Have you been to the Grand Canyon? Given its popularity, I’m guessing that most Friday Photo followers have visited the Park. Last year, it was ranked as the third most-visited National Park, behind Great Smoky Mountains National Park and Zion National Park.
The South Rim attracts almost all the visitors coming to view the Grand Canyon’s display of 1.8 billion years of geology. Fewer than 2 percent of the Park’s nearly 5 million visitors a year drive the additional five hours and 212 miles to the North Rim.
The North Rim (“the quiet side”) of the Grand Canyon is a wholly separate experience. It is a more remote, rugged and individual opportunity to see what John Wesley Powell (geologist, U.S. Army soldier, explorer of the American West, and second director of the U.S. Geologic Survey) described as “ledges and cliffs where the soaring eagle is lost to view before it reaches a summit.”
The North Rim, unlike the South Rim, allows you to see all the way down the mile-long slit in the earth to where the Colorado River runs. One thousand feet higher, the North Rim offers the three best comprehensive views of the Canyon: Toroweap, Point Sublime, and Cape Royal.
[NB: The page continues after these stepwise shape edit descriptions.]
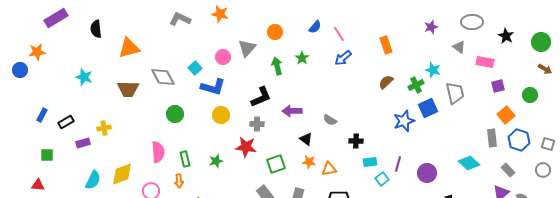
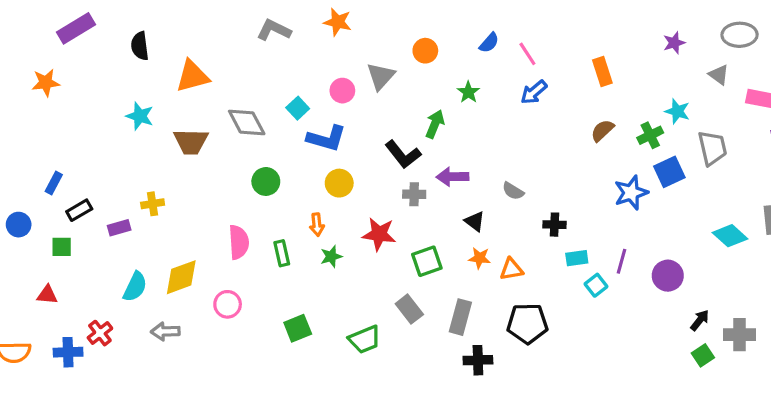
green arrow: (277, 66) -> (435, 124), moved, turned 36
blue circle: (20, 70) -> (19, 225), moved
cyan star: (84, 77) -> (140, 116), moved
black L-shape: (261, 97) -> (403, 154), turned 75
black rectangle: (66, 122) -> (79, 210), moved
gray cross: (257, 124) -> (414, 194), moved
cyan diamond: (469, 163) -> (730, 236), moved
orange arrow: (179, 181) -> (317, 225), moved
Point Imperial is another impressive viewpoint.
Point Imperial
This is the highest point on the entire rim of the Grand Canyon. At an elevation of 8,803 feet, it’s the northernmost boundary of the Park.
From Point Imperial, visitors have breathtaking views of the Painted Desert and the eastern end of Grand Canyon. This is the area where the canyon transforms from the narrow gash of Marble Canyon to the more open and dramatic "grand" canyon. Layers of red and black Precambrian rocks add contrast and color.
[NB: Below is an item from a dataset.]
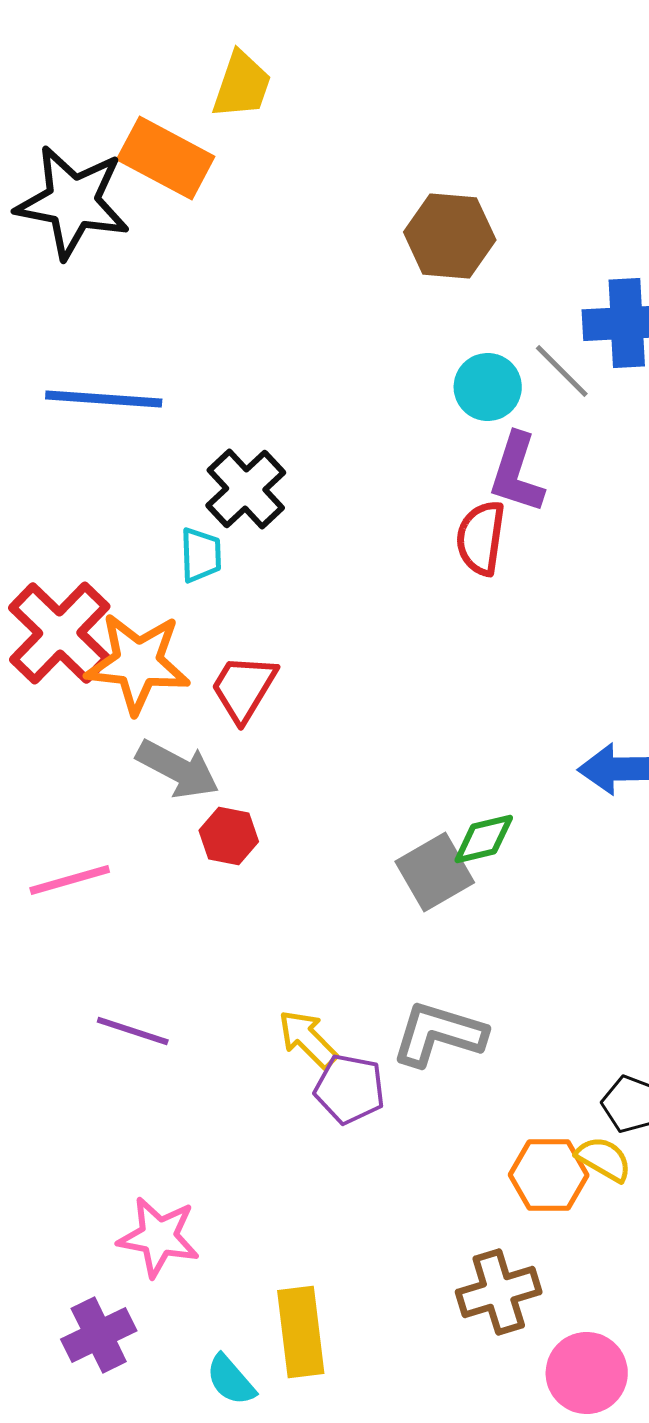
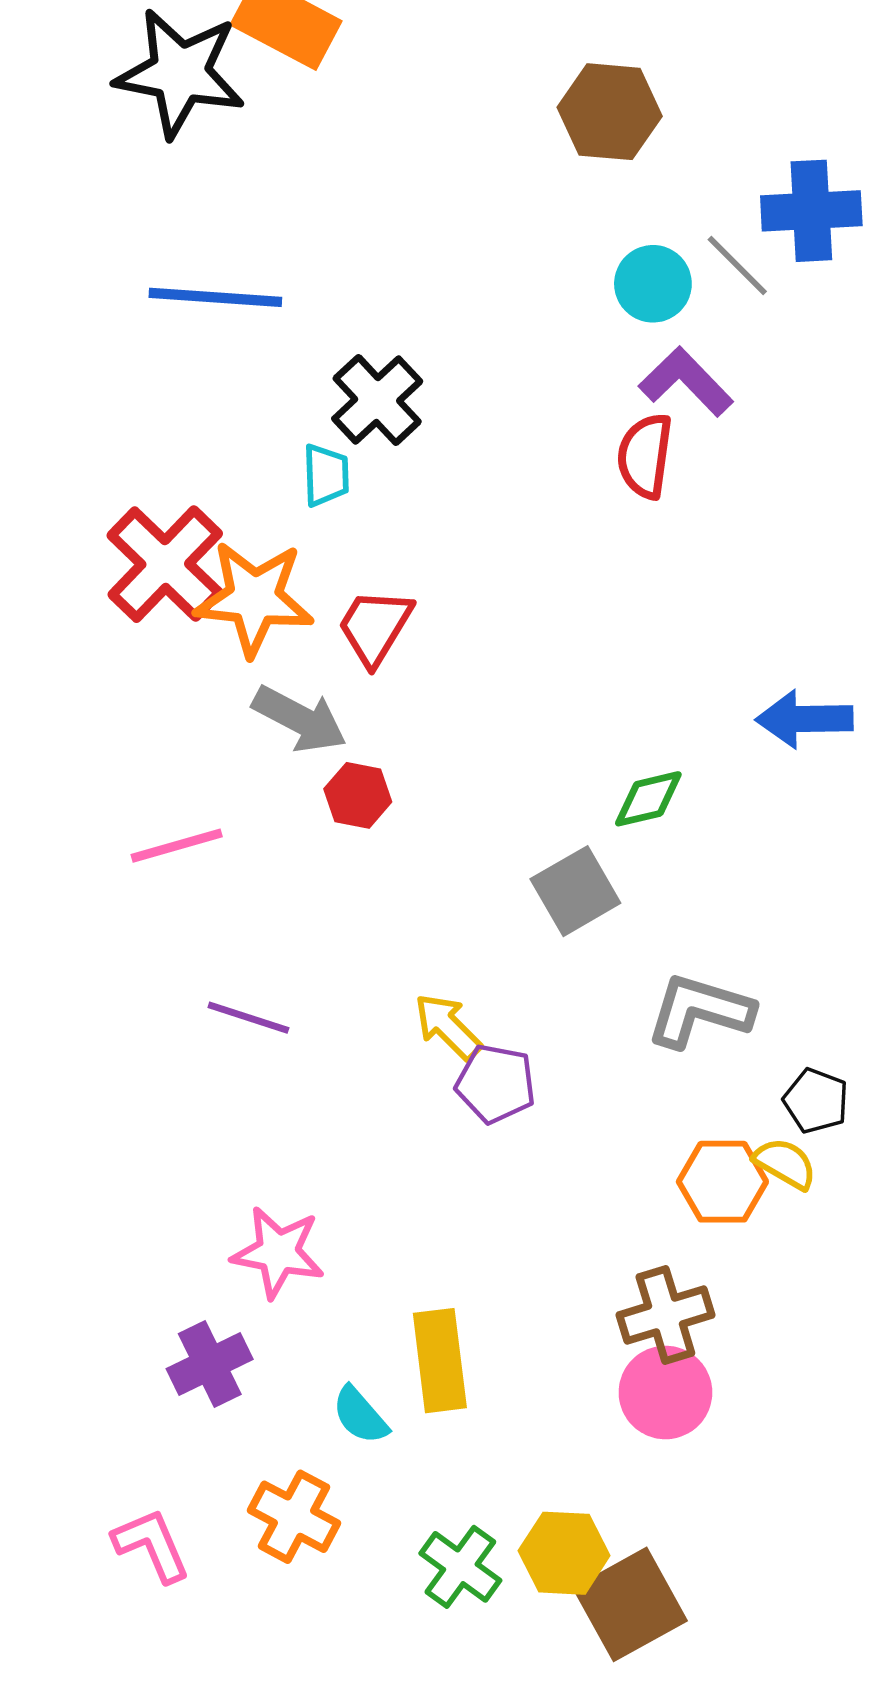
purple L-shape: (517, 473) -> (686, 382), turned 118
gray square: (435, 872) -> (575, 891), moved
gray L-shape: (439, 1034) -> (700, 1011), moved
pink circle: (587, 1373) -> (665, 1392), moved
Mount Hayden is the dominant structure visible from the Point. This 8,362-foot summit is one-half mile to the Southeast. It towers 5,000 feet above the bottom of Nankoweap Canyon.
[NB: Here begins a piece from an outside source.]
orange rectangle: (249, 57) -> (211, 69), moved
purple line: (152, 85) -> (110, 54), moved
It’s named for Charles T. Hayden (1825–1900), an Arizona pioneer influential in the development of the Arizona Territory. He is known as the "Father of Tempe,” and established Arizona State University.
The summit is composed of cream-colored, cliff-forming, Permian Coconino Sandstone caprock. This sandstone is the third youngest of the strata in the Grand Canyon, deposited a mere 265 million years ago as sand dunes. Below this lies reddish, slope-forming Permian Hermit Formation, which in turn overlays the Pennsylvanian-Permian Supai Group.
I’m not sure the height is conveyed by my photo. For scale, here’s an image of two climbers atop Mount Hayden from John Boyd shot this photo of us on the summit of Mount Hayden
The Shot
I was at the North Rim in August of 2023 with Steve Horne, Allan Fischer, and John Tarsha, all members of Naperville’s Photogenesis Camera Club. Our objective that morning was a Point Imperial sunrise image.
We were alone that morning. Steve and I climbed over the railing for a better view on a ledge below. Allan and John opted for a more secure perch on the viewing platform. Just as the sun was illuminating Mount Hayden with the multiple atmospheric layers in the background, I knew I had my image.
Afterwards, it was back to the North Rim Lodge for coffee and a hot breakfast.
Steve Horne and me after sunrise, courtesy of Allan Fischer
Wish me luck; I’m in the field chasing storms over the next two weeks. The next Friday Photo will be June 20.